While newcomers need to spend some time honing their bodyweight squats and lunges, it usually doesn’t take long for these basic exercises to max out on their strength benefits. Once this occurs, however, adding weight is not the only solution; you can continue to build strength by simply progressing to more difficult bodyweight exercises, like I discuss in my book Pushing The Limits.
Ultimately, I recommend working up to single-leg movements like the pistol squat to get the most out of calisthenics leg training. However, these types of advanced movements may remain out of reach until you’ve built more strength. As an intermediate step, jump training can add a challenge to your lower-body workouts without the need for weights or equipment. And even if you’re well-versed in pistol squats, some of these simple exercises may offer you a new challenge and a welcomed change of pace.
1 Jump Squat
A jump squat is like a regular bodyweight squat, except instead of simply standing up at the top of your range of motion, you jump as high as you can, lifting your knees toward your chest at the top. You can do them jumping in place or up onto an object.
Though your legs obviously do most of the work, jump squats are a full-body exercise, so use your arms to generate momentum. Remember to stay light on your feet and avoid landing with your knees locked. Keep your joints relaxed and do your best to absorb the impact as gently as possible.
Try to go directly from one jump into the next, taking advantage of the elasticity of your muscles and their stretch reflex. If you’re not able to do this at first, however, just reset and take a few seconds between reps as needed.
“Though your legs obviously do most of the work, jump squats are a full-body exercise, so use your arms to generate momentum.”
2 Broad Jump
Another fun plyometric squat variant, the broad jump is essentially the same as the jump squat except you jump forward, not upward. You still want to lift your legs high as you jump, however; this will help you clear more distance. Leaving your legs dangling isn’t as aerodynamic.
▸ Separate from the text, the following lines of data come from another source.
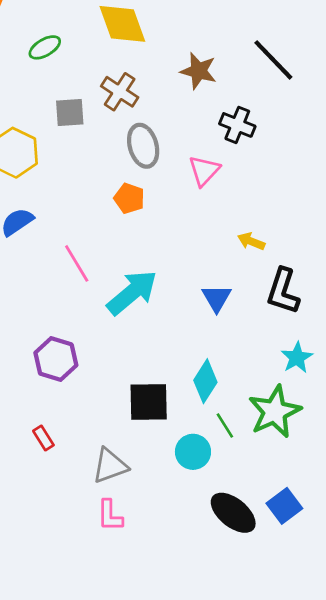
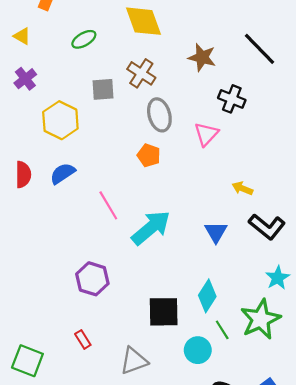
black L-shape: (283, 291) -> (267, 227), turned -69

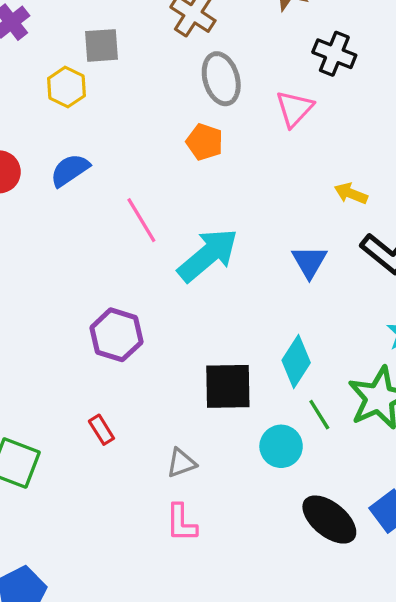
gray square: (103, 89) -> (101, 45), moved
yellow hexagon: (60, 120) -> (67, 87), size x0.7
gray triangle: (134, 361) -> (181, 463), size x0.7

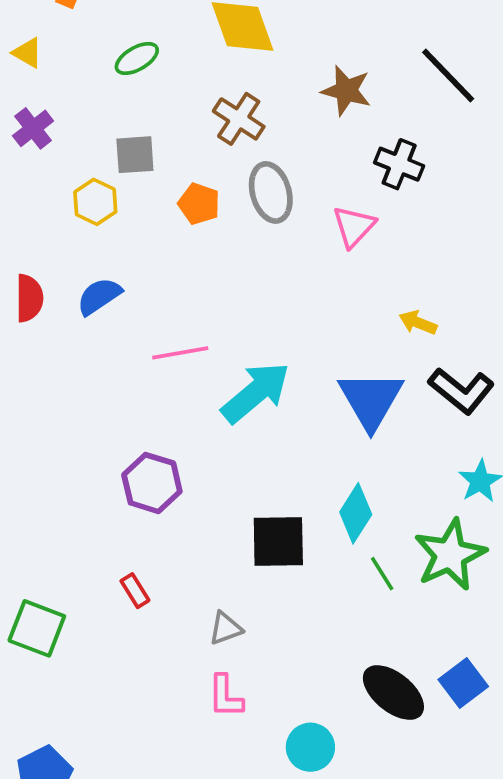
orange pentagon: (205, 142) -> (199, 204), moved
pink line: (141, 220) -> (180, 353), turned -69
blue triangle: (309, 262) -> (371, 400), size x1.6
cyan circle: (281, 446) -> (310, 747), moved

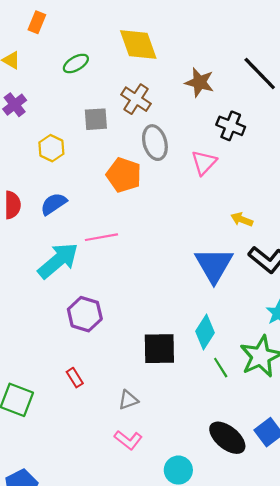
gray square: (135, 155) -> (96, 119), moved
orange pentagon: (199, 204) -> (124, 175), moved, size x1.4
cyan arrow: (256, 392) -> (58, 261), moved
pink L-shape: (225, 696) -> (128, 440), turned -52

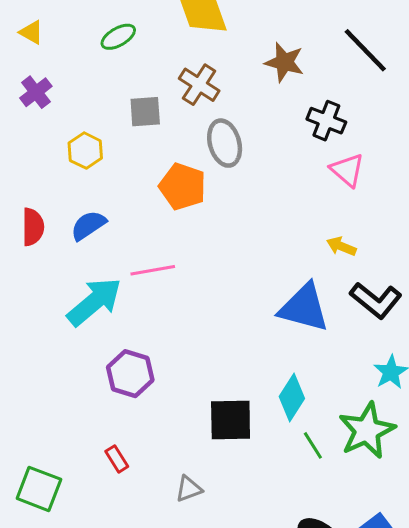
pink triangle: (204, 163) -> (347, 170), moved, turned -32
blue triangle: (214, 265) -> (304, 308), turned -45

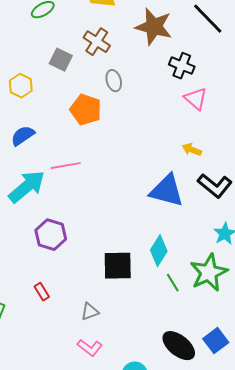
brown star: (284, 62) -> (154, 27), size x1.4
gray square: (145, 112) -> (61, 60), turned 30
gray ellipse: (225, 143) -> (114, 81), size x0.7

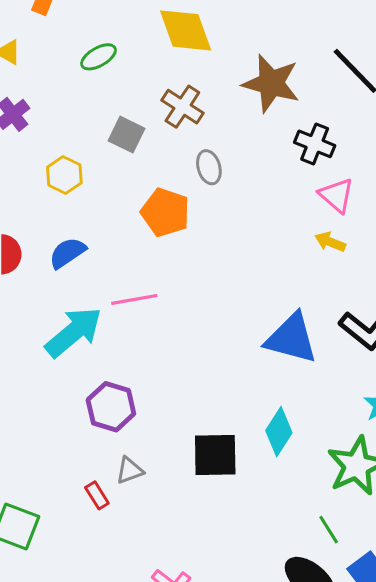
yellow arrow: (192, 150) -> (330, 242), moved
green line: (173, 283) -> (329, 530), moved
gray triangle: (90, 312) -> (130, 471), moved

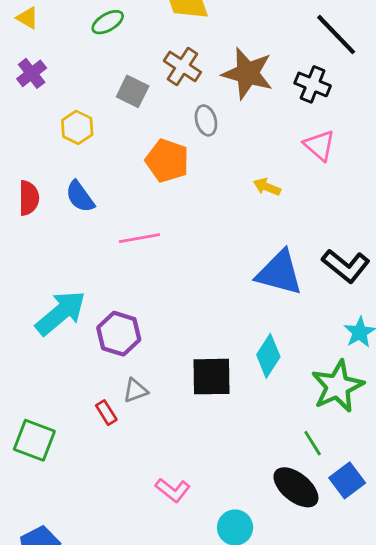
brown star: (271, 83) -> (248, 73), moved
black cross: (315, 144) -> (313, 84), moved
yellow arrow: (330, 242) -> (267, 187), moved
blue semicircle: (67, 253) -> (80, 197), turned -92
cyan arrow: (74, 332) -> (61, 313), moved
You’ll need a lot of space to practice broad jumps; I recommend a park or field.
Again, try to go from one rep right into the next, though feel free to take a few seconds between reps if you need to when starting out.
“Lunges are one of my favorite leg exercises, but like anything else, they need to be progressed once they cease to be a challenge.”
3 Jump Lunge
Lunges are one of my favorite leg exercises, but like anything else, they need to be progressed once they cease to be a challenge.
Start out with a stationary jump lunge by lowering yourself down into a split squat and jumping up at the top, gently landing back into the bottom position with your knees bent. Do several in a row, and then switch legs.
When you get comfortable with those, the cycle lunge is a more advanced jump lunge worth trying. It starts out the same as the stationary jump lunge, but once you’re in the air, you’ll have to quickly switch your legs before landing. Continue to alternate legs with each rep, going from one right into the next. Feel free to swing your arms for momentum or keep them at your sides. It might take a little practice to land comfortably without losing your balance.
Though often overlooked, running is arguably the most natural and fundamental of all lower-body calisthenics exercises. Though most people associate running with long-distance cardio training, sprinting turns up the intensity to such a degree that the body’s response is more like performing a heavy set of barbell squats than jogging a 10K. Yes, you can actually build strength and muscle through sprinting!
“The body’s response to sprinting is more like performing a heavy set of barbell squats than jogging a 10K.”
Remember that when you sprint, both of your feet are often in the air at the same time, so sprinting is pretty much a form of jump training. You can do sprints for time or for distance, but either way, keep them brief and intense for the most strength benefits.
Here’s a simple routine that can be done anytime to help you find your footing in jump training.
There is no single strength building method that’s guaranteed to work best for everybody. Weight training will forever have its place in strength and conditioning, but there will always be alternative options to help build athleticism outside of the traditional weight room setting. Bodyweight workouts are often the most practical means of getting a quick but effective workout when you’ve got a busy schedule and/or don’t belong to a gym.
Give the workout above a shot. I promise it will leave your quads aching and your hamstrings hammered.